Data Science and AI
Julie Huxley-Jones, BSC Genetics, PhD Molecular Genetics and Computational Biology
VP Research Solutions
GlaxoSmithKline, England, United Kingdom
Science moves fast. Technology moves fast. Investment cycles rarely do. Money isn’t unlimited.
In the world of the modern automated and connected laboratory, sustainable data and technologies need to be both nimble and robust, resilient over time to enable lab research to evolve whilst not spiraling in cost.
We want the smart scientist to focus on using her expertise for insights and decision making.
We want to build around her a world of augmented and distributed environments with frictionless interfaces that enables her to easily engage with a dynamic range of equipment as she executes her experiments. Paperless labs work around her, data is automatically documented directly from smart equipment, laboratory automation performs standard tasks, and the first drafts of reports are automatically built using AI-ML enabled authors. Equipment runs 24/7 but she doesn't have to, fully utilising IoT, industry 4.0 and remote-control connections that seamlessly live stream for real time and off-line decisions. No experiment is wasted as all data flows into AI-ML enabled models which inform future upstream experiment designs. Quality is embedded and data integrity is bullet-proof.

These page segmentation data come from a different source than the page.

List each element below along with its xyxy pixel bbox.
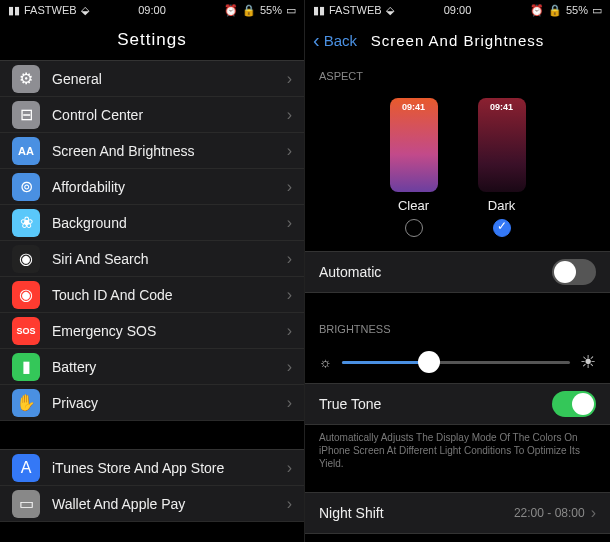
battery-icon: ▭ <box>286 4 296 17</box>
chevron-left-icon: ‹ <box>313 29 320 52</box>
row-siri[interactable]: ◉ Siri And Search › <box>0 241 304 277</box>
sos-icon: SOS <box>12 317 40 345</box>
chevron-right-icon: › <box>287 178 292 196</box>
row-privacy[interactable]: ✋ Privacy › <box>0 385 304 421</box>
clear-thumbnail: 09:41 <box>390 98 438 192</box>
chevron-right-icon: › <box>287 70 292 88</box>
carrier-label: FASTWEB <box>329 4 382 16</box>
header: Settings <box>0 20 304 60</box>
status-time: 09:00 <box>138 4 166 16</box>
alarm-icon: ⏰ <box>530 4 544 17</box>
row-control-center[interactable]: ⊟ Control Center › <box>0 97 304 133</box>
chevron-right-icon: › <box>287 459 292 477</box>
night-shift-label: Night Shift <box>319 505 384 521</box>
chevron-right-icon: › <box>287 286 292 304</box>
chevron-right-icon: › <box>287 250 292 268</box>
lock-icon: 🔒 <box>242 4 256 17</box>
page-title: Settings <box>117 30 186 50</box>
wifi-icon: ⬙ <box>81 4 89 17</box>
brightness-section-label: Brightness <box>305 313 610 341</box>
dark-thumbnail: 09:41 <box>478 98 526 192</box>
row-wallet[interactable]: ▭ Wallet And Apple Pay › <box>0 486 304 522</box>
wifi-icon: ⬙ <box>386 4 394 17</box>
slider-thumb[interactable] <box>418 351 440 373</box>
chevron-right-icon: › <box>287 106 292 124</box>
brightness-pane: ▮▮ FASTWEB ⬙ 09:00 ⏰ 🔒 55% ▭ ‹ Back Scre… <box>305 0 610 542</box>
battery-label: 55% <box>566 4 588 16</box>
row-screen-brightness[interactable]: AA Screen And Brightness › <box>0 133 304 169</box>
wallpaper-icon: ❀ <box>12 209 40 237</box>
back-button[interactable]: ‹ Back <box>313 29 357 52</box>
chevron-right-icon: › <box>287 394 292 412</box>
back-label: Back <box>324 32 357 49</box>
dark-label: Dark <box>488 198 515 213</box>
aspect-dark[interactable]: 09:41 Dark <box>478 98 526 237</box>
lock-icon: 🔒 <box>548 4 562 17</box>
battery-icon: ▮ <box>12 353 40 381</box>
appstore-icon: A <box>12 454 40 482</box>
night-shift-row[interactable]: Night Shift 22:00 - 08:00 › <box>305 492 610 534</box>
accessibility-icon: ⊚ <box>12 173 40 201</box>
true-tone-label: True Tone <box>319 396 381 412</box>
aspect-section-label: ASPECT <box>305 60 610 88</box>
battery-icon: ▭ <box>592 4 602 17</box>
chevron-right-icon: › <box>287 495 292 513</box>
section-spacer <box>0 421 304 449</box>
status-time: 09:00 <box>444 4 472 16</box>
automatic-row: Automatic <box>305 251 610 293</box>
status-bar: ▮▮ FASTWEB ⬙ 09:00 ⏰ 🔒 55% ▭ <box>0 0 304 20</box>
automatic-label: Automatic <box>319 264 381 280</box>
radio-selected-icon[interactable] <box>493 219 511 237</box>
hand-icon: ✋ <box>12 389 40 417</box>
alarm-icon: ⏰ <box>224 4 238 17</box>
settings-list: ⚙ General › ⊟ Control Center › AA Screen… <box>0 60 304 421</box>
row-general[interactable]: ⚙ General › <box>0 61 304 97</box>
automatic-switch[interactable] <box>552 259 596 285</box>
settings-list-2: A iTunes Store And App Store › ▭ Wallet … <box>0 449 304 522</box>
chevron-right-icon: › <box>591 504 596 522</box>
row-sos[interactable]: SOS Emergency SOS › <box>0 313 304 349</box>
toggles-icon: ⊟ <box>12 101 40 129</box>
aspect-picker: 09:41 Clear 09:41 Dark <box>305 88 610 251</box>
brightness-icon: AA <box>12 137 40 165</box>
siri-icon: ◉ <box>12 245 40 273</box>
fingerprint-icon: ◉ <box>12 281 40 309</box>
chevron-right-icon: › <box>287 322 292 340</box>
gear-icon: ⚙ <box>12 65 40 93</box>
header: ‹ Back Screen And Brightness <box>305 20 610 60</box>
brightness-slider-row: ☼ ☀ <box>305 341 610 383</box>
row-app-store[interactable]: A iTunes Store And App Store › <box>0 450 304 486</box>
carrier-label: FASTWEB <box>24 4 77 16</box>
page-title: Screen And Brightness <box>371 32 545 49</box>
row-background[interactable]: ❀ Background › <box>0 205 304 241</box>
night-shift-value: 22:00 - 08:00 <box>514 506 585 520</box>
true-tone-row: True Tone <box>305 383 610 425</box>
signal-icon: ▮▮ <box>313 4 325 17</box>
row-touch-id[interactable]: ◉ Touch ID And Code › <box>0 277 304 313</box>
row-affordability[interactable]: ⊚ Affordability › <box>0 169 304 205</box>
sun-small-icon: ☼ <box>319 354 332 370</box>
chevron-right-icon: › <box>287 142 292 160</box>
sun-large-icon: ☀ <box>580 351 596 373</box>
wallet-icon: ▭ <box>12 490 40 518</box>
aspect-clear[interactable]: 09:41 Clear <box>390 98 438 237</box>
clear-label: Clear <box>398 198 429 213</box>
signal-icon: ▮▮ <box>8 4 20 17</box>
radio-unselected-icon[interactable] <box>405 219 423 237</box>
row-battery[interactable]: ▮ Battery › <box>0 349 304 385</box>
status-bar: ▮▮ FASTWEB ⬙ 09:00 ⏰ 🔒 55% ▭ <box>305 0 610 20</box>
chevron-right-icon: › <box>287 358 292 376</box>
true-tone-switch[interactable] <box>552 391 596 417</box>
battery-label: 55% <box>260 4 282 16</box>
chevron-right-icon: › <box>287 214 292 232</box>
true-tone-description: Automatically Adjusts The Display Mode O… <box>305 425 610 480</box>
settings-pane: ▮▮ FASTWEB ⬙ 09:00 ⏰ 🔒 55% ▭ Settings ⚙ … <box>0 0 305 542</box>
brightness-slider[interactable] <box>342 361 570 364</box>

However, historically siloed, narrow decisions of functional laboratory leaders across the life sciences industry have inadvertently shaped the current application landscape in what the outside world sees as a relatively niche area. Technology solutions rarely support both R&D and manufacturing laboratory environments or the regulated vs non-regulated spheres. No discovery scientist wants to be locked into GXP for no reason, no manager wants to pay for GXP and non-GXP versions of the same technology. Single-purpose lab applications also frequently require extensive professional services to integrate. Rarely does a solution come off-the-shelf.
If not managed carefully, the research scientist interacts with more products than any other user in any other industry! Her time is too important to train on yet another system.
So, what do we do?
There is a sweet spot between full flexibility to operate in an ever-evolving dynamic way and managing the technical debt for a consistently sustainable laboratory environment.
We will outline strategic approaches to make a data science and AIML enabled laboratory robust, relevant and sustainable.